== Exercise input ==

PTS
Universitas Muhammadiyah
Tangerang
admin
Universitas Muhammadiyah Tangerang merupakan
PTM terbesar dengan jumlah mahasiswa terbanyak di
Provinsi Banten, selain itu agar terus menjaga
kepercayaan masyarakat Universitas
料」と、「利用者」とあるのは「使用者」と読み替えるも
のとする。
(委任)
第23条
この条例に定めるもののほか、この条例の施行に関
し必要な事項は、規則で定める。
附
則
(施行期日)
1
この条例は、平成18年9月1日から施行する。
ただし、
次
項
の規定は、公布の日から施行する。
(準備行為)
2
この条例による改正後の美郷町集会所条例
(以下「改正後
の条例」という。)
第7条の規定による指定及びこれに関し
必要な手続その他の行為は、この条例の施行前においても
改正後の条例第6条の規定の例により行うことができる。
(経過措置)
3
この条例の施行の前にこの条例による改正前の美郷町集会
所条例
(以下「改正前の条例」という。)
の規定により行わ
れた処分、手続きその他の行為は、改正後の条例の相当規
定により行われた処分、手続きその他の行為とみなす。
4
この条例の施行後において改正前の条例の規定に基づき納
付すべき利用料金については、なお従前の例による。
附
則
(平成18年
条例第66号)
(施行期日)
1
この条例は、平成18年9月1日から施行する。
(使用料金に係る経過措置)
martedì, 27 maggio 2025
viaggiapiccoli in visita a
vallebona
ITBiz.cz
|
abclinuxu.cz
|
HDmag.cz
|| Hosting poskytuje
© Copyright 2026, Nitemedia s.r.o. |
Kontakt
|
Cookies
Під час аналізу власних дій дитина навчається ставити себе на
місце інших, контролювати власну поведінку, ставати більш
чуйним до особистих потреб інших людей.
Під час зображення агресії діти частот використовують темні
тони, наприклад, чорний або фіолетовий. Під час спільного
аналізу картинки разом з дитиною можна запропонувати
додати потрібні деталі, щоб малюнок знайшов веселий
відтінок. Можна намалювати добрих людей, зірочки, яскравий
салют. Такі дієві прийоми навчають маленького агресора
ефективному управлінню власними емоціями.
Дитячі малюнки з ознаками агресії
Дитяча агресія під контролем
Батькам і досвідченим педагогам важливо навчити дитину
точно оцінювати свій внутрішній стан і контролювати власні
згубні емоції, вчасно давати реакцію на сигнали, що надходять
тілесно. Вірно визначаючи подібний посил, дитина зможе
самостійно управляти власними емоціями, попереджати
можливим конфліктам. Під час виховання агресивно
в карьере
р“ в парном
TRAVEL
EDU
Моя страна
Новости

===

Task to complete: Look through the entries above and report each line where the string "людей" occurs.

Solution:
чуйним до особистих потреб інших людей.
відтінок. Можна намалювати добрих людей, зірочки, яскравий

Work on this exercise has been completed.